母と赤毛のアン

相棒と思い出話をすることが多いのですが、その中で私が『赤毛のアン』の話を何度がしたことがあります。「何度も同じことを話してしまう」と後悔する私に、相棒はそんなことないと言ってくれます。私が『アン』の話をする時はとても楽しそう。楽しい様子の私を見るのが嬉しいんだそうです。

私が『アン』に出あったのは12歳ぐらいの頃、虫垂炎の手術で入院していた時のことです。入院している間、ベッドで退屈だろうと考えてくれたのでしょうか、母が本を2冊買ってきてくれました。ハードカバーの本でしたが奇妙な色でした。真っ黄色の厚紙表紙に真っ赤な布背表紙。本の題名も何も書かれていません。母は倹約家なので新しい本など買うわけがありません。古本屋で買ってきたと言っていました。表紙カバーがなくなった裸の本だったようです。
母は本など読む人ではないので、本を買ってくるということ自体が不思議でした。それに私の気持などあまり考えてくれる母ではなかったので、本などという嬉しいモノを私のために買って来てくれるということも青天の霹靂で信じられず、「おかあさんが買ったんじゃないでしょ? 誰かがくれたんでしょ?」と疑問を投げかける私に母は自分が古本屋で買ってきたと言うのです。今思い起こしても、いまだに信じられません(笑)。

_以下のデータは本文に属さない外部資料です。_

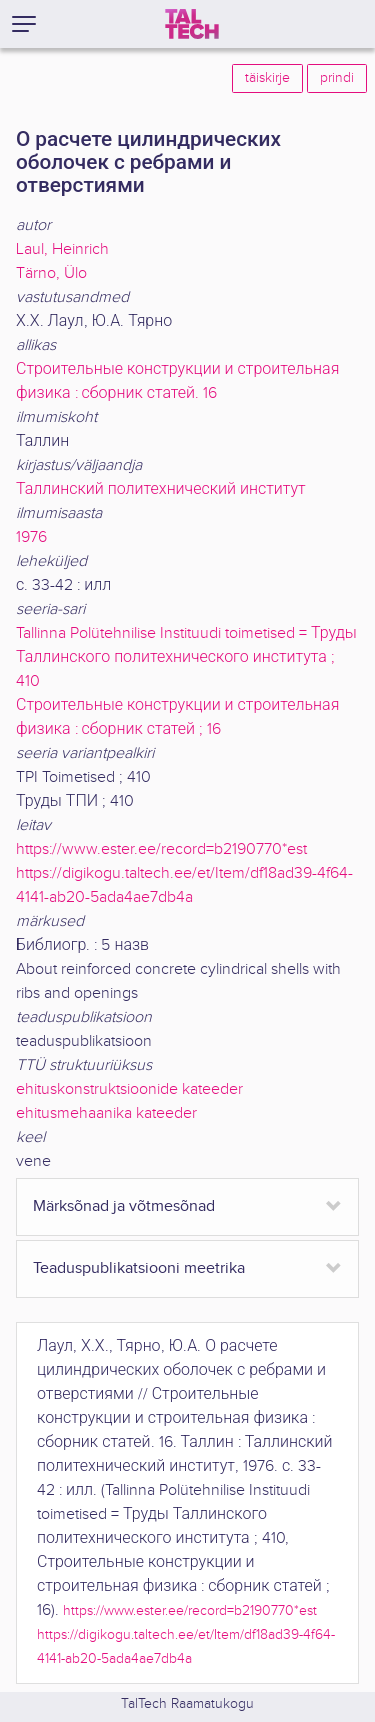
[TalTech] (192, 24)
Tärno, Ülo (51, 273)
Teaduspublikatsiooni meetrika (139, 1268)
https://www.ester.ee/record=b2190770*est (161, 849)
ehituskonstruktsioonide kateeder (129, 1089)
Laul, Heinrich (62, 249)
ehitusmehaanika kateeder (106, 1113)
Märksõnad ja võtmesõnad (124, 1206)
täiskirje (267, 78)
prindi (337, 78)
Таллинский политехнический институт (161, 489)
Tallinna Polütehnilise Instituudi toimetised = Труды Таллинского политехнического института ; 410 (186, 657)
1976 (31, 537)
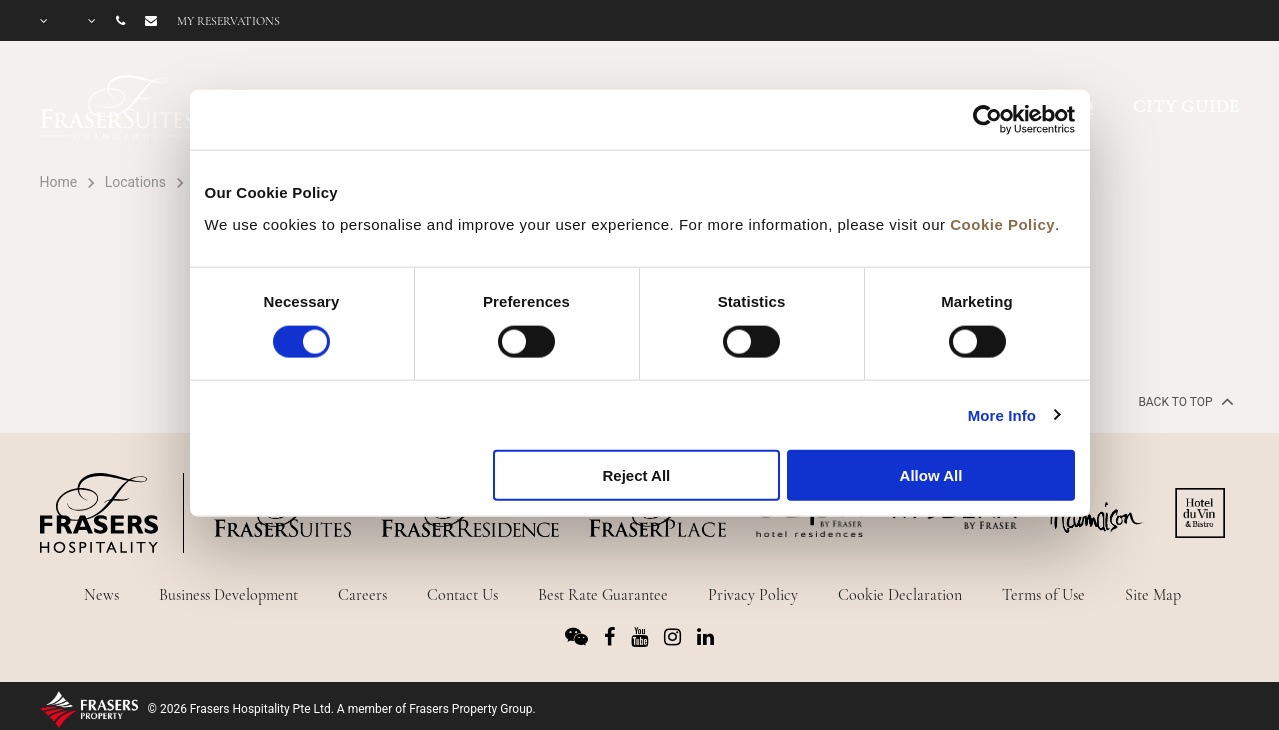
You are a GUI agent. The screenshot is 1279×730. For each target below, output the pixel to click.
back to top (1183, 401)
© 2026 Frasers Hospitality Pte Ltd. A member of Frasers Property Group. (342, 709)
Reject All (636, 475)
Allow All (931, 475)
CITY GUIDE (1186, 106)
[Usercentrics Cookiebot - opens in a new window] (987, 120)
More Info (1002, 414)
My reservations (228, 21)
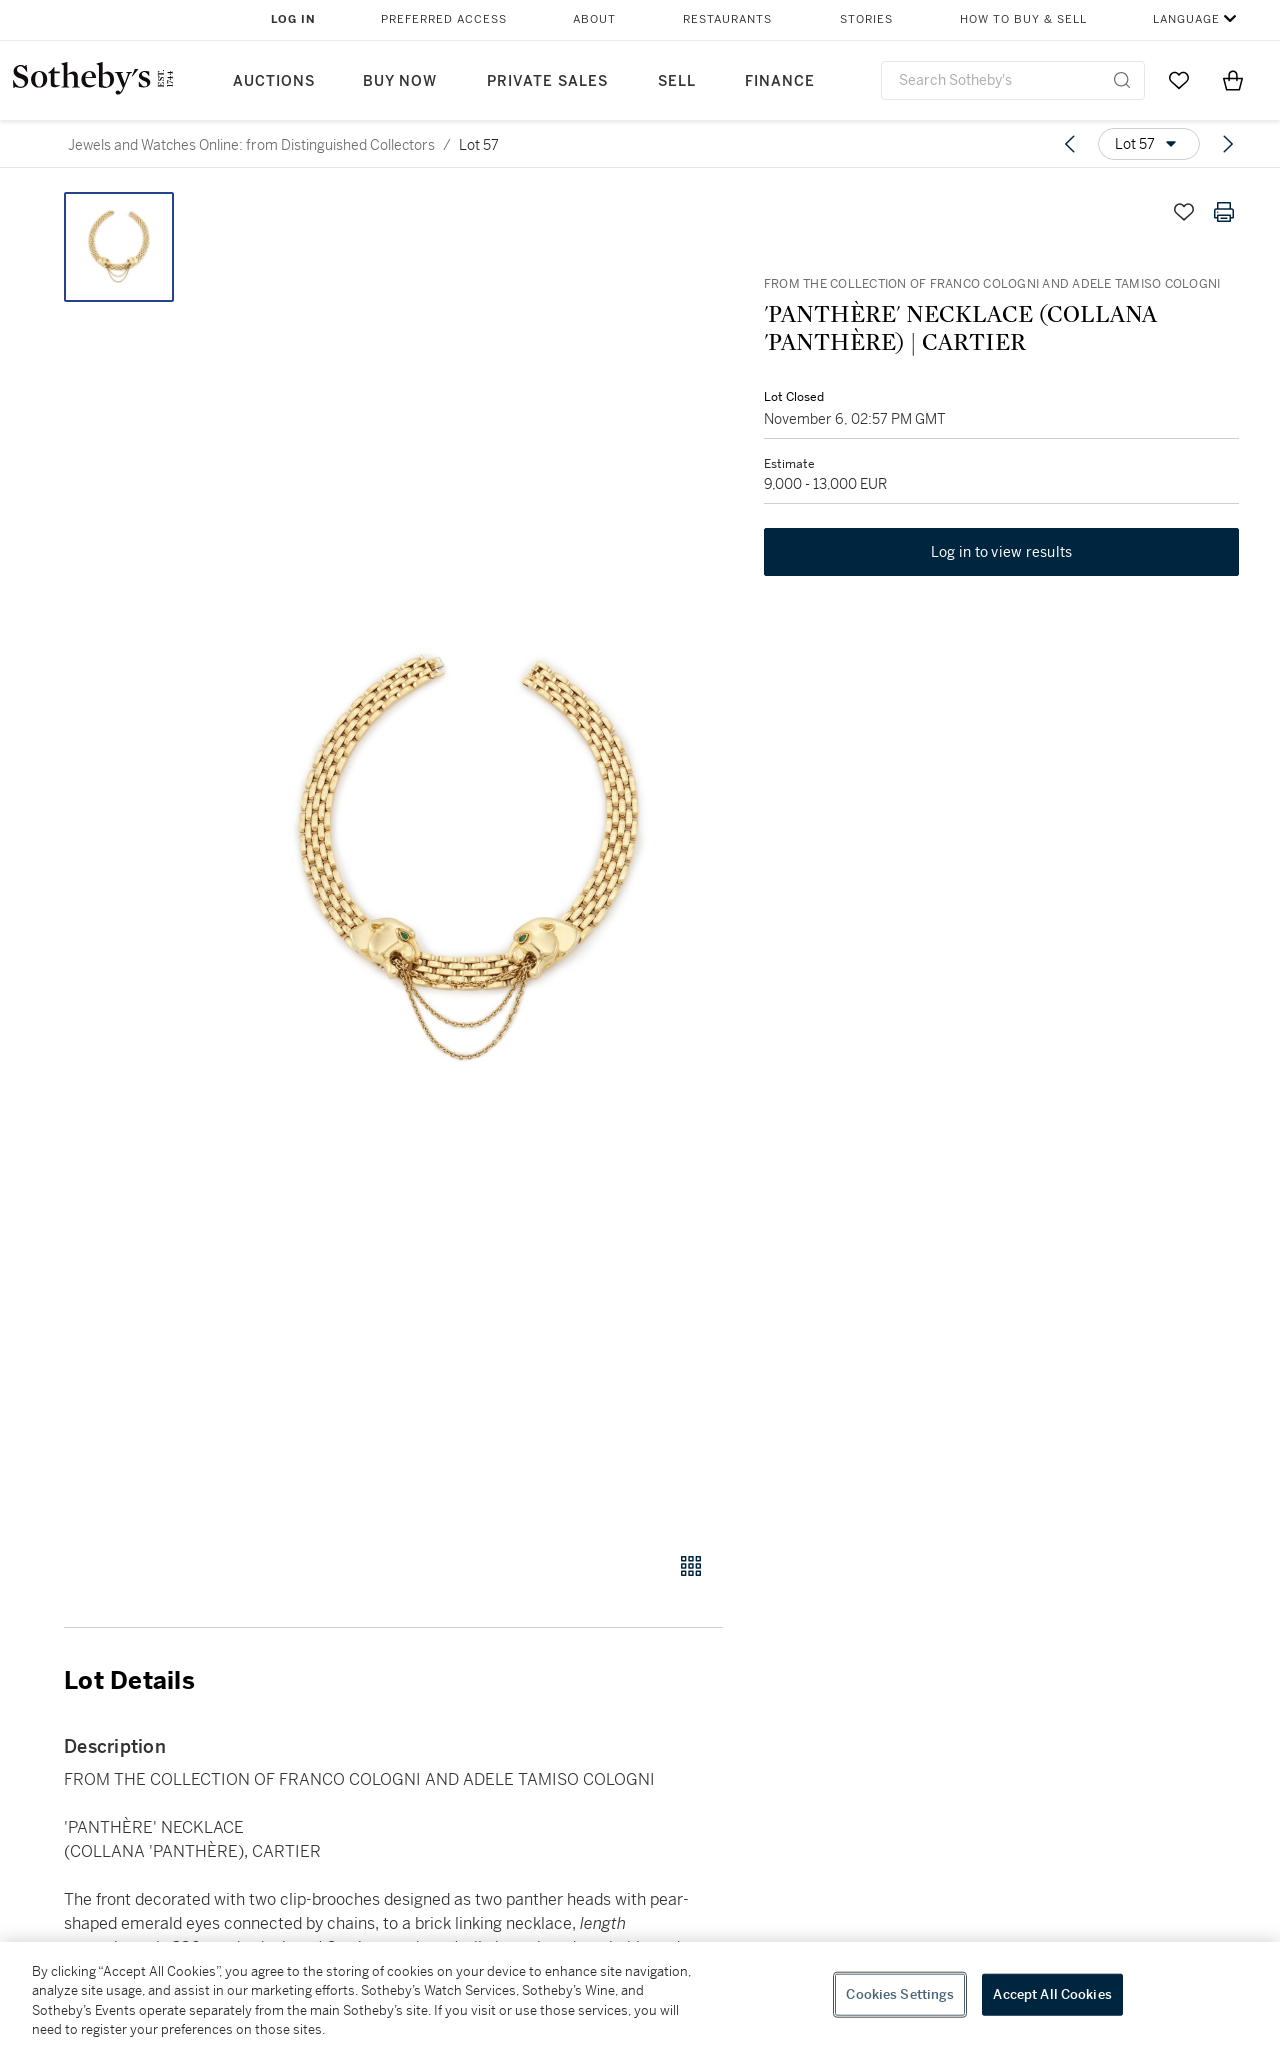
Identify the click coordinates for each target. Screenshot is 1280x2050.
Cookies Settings (900, 1994)
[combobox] (1013, 80)
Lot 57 (479, 145)
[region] (640, 1996)
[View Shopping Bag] (1233, 80)
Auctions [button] (274, 81)
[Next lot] (1228, 144)
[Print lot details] (1224, 212)
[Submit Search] (1122, 80)
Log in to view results (1002, 554)
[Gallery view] (691, 1566)
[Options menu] (1149, 144)
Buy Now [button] (400, 81)
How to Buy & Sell (1023, 19)
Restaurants (727, 19)
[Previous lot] (1070, 144)
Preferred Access (444, 19)
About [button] (594, 19)
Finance (780, 81)
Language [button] (1186, 19)
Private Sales (547, 81)
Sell (677, 81)
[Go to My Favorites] (1179, 80)
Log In (293, 19)
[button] (470, 861)
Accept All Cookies (1052, 1994)
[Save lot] (1184, 212)
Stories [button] (866, 19)
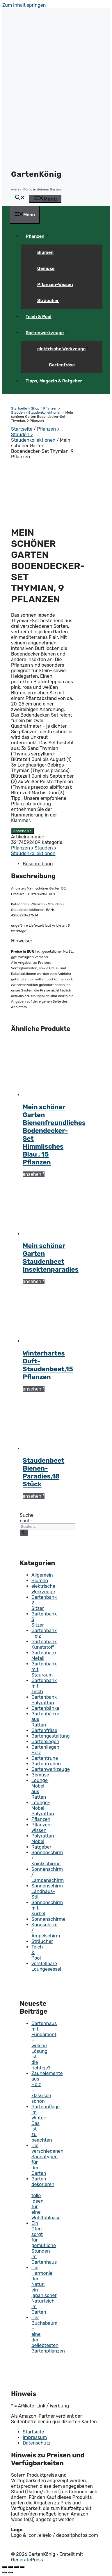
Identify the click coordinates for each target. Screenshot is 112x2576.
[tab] (48, 863)
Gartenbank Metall (44, 1655)
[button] (20, 198)
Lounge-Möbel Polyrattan (42, 1808)
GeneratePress (27, 2560)
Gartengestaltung (50, 1736)
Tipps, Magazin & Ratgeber (54, 381)
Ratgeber (41, 1847)
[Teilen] (10, 2567)
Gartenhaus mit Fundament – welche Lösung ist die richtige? (44, 2046)
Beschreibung (38, 863)
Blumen (45, 252)
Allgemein (42, 1575)
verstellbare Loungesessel (46, 1966)
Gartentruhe (44, 1758)
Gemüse (45, 268)
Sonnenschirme (48, 1919)
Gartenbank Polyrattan (44, 1699)
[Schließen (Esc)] (4, 2567)
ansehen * (22, 831)
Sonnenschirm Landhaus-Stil (47, 1891)
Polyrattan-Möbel (43, 1838)
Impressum (35, 2437)
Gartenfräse (62, 364)
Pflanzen (39, 236)
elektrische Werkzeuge (65, 348)
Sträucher (48, 300)
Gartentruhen (46, 1764)
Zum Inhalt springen (24, 5)
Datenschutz (36, 2443)
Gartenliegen (45, 1741)
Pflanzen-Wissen (55, 284)
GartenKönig (36, 174)
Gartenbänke (45, 1708)
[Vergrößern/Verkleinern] (22, 2567)
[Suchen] (24, 1533)
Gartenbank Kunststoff (44, 1644)
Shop (35, 408)
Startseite (19, 408)
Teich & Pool (38, 316)
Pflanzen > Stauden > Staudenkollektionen (36, 410)
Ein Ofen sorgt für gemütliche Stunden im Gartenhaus (44, 2242)
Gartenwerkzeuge (49, 332)
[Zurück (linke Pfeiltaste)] (4, 2572)
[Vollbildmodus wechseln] (16, 2567)
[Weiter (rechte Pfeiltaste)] (10, 2572)
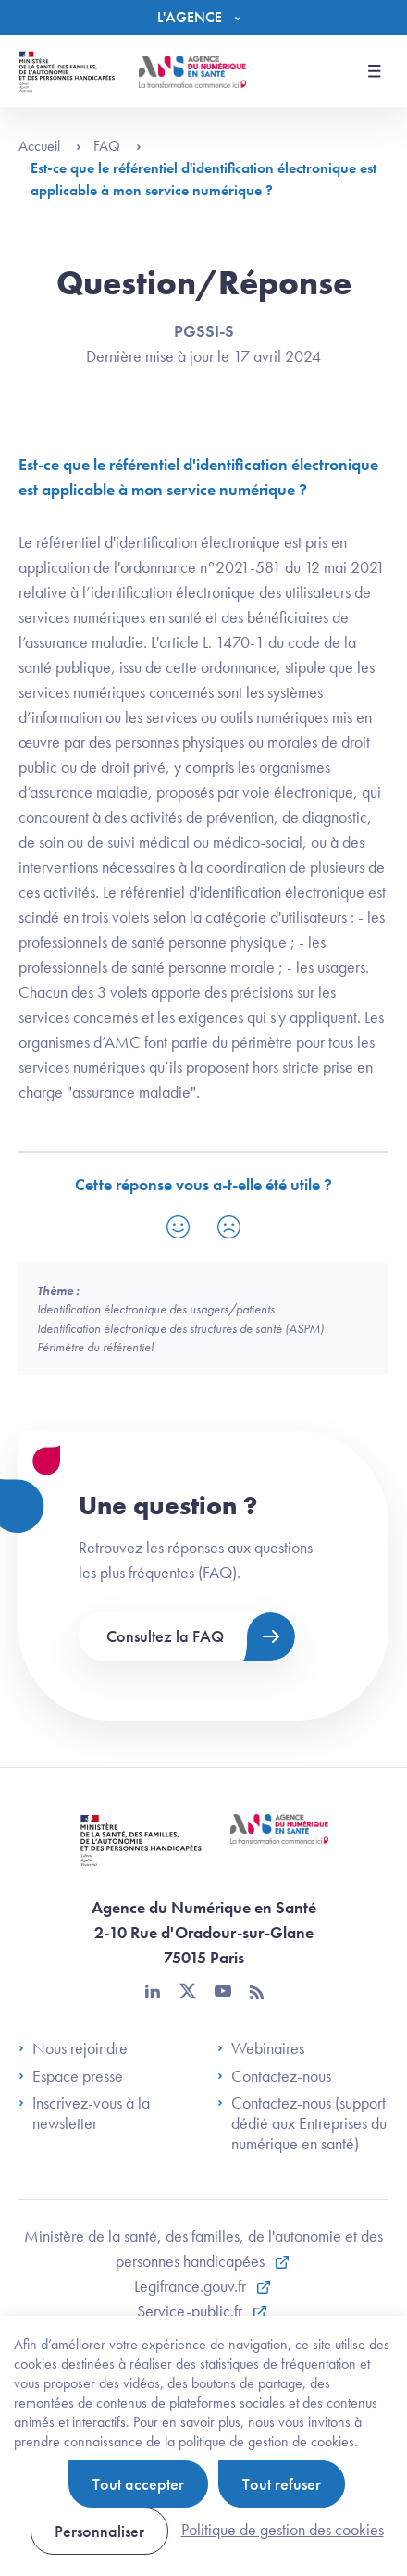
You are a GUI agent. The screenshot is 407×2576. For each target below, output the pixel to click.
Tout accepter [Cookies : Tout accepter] (138, 2484)
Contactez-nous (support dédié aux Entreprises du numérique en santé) (302, 2123)
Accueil (49, 146)
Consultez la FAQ (165, 1636)
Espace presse (70, 2076)
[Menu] (203, 17)
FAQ (117, 146)
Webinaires (260, 2048)
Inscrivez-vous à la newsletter (84, 2113)
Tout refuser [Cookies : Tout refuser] (281, 2484)
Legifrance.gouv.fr (192, 2285)
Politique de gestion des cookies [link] (282, 2529)
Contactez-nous (274, 2076)
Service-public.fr (191, 2310)
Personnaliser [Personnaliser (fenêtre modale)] (99, 2531)
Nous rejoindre (73, 2048)
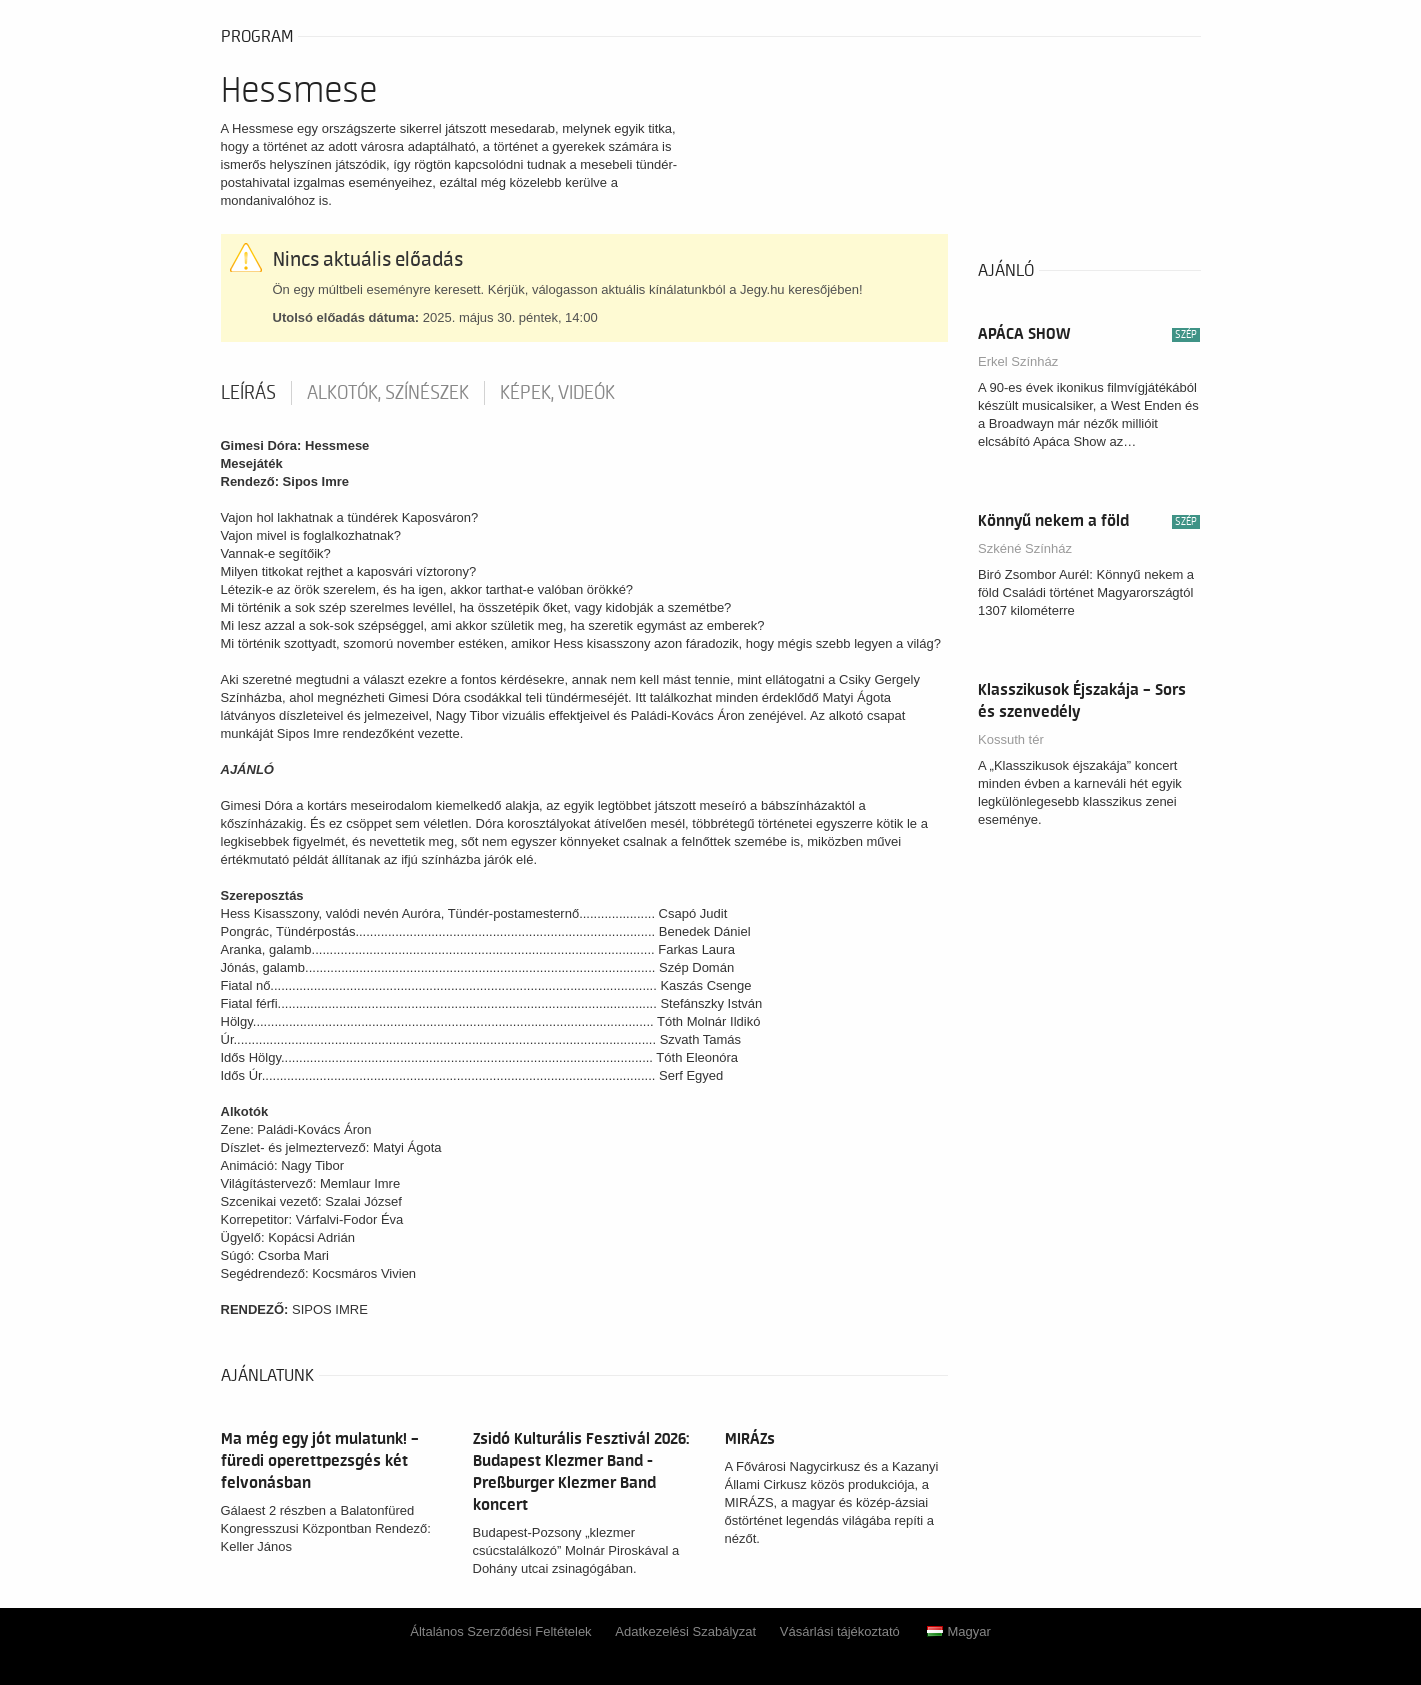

その本がL M Montgomeryの「赤毛のアン」と「アンの青春」でした。村岡花子さんの訳でした。村岡さんの翻訳が私にはピッタリで、その2冊はその頃の私の大好きな本になったのです。いつもクソ真面目で重苦しい私の気持を軽くしてくれる本でした。重苦しい気持にさせる母が買って来てくれたことが皮肉です。
母との思い出で嬉しいモノはないと思っていたのですが『赤毛のアン』との出あいをくれたのが奇しくも母であったということを今さら思い出しました。不思議です。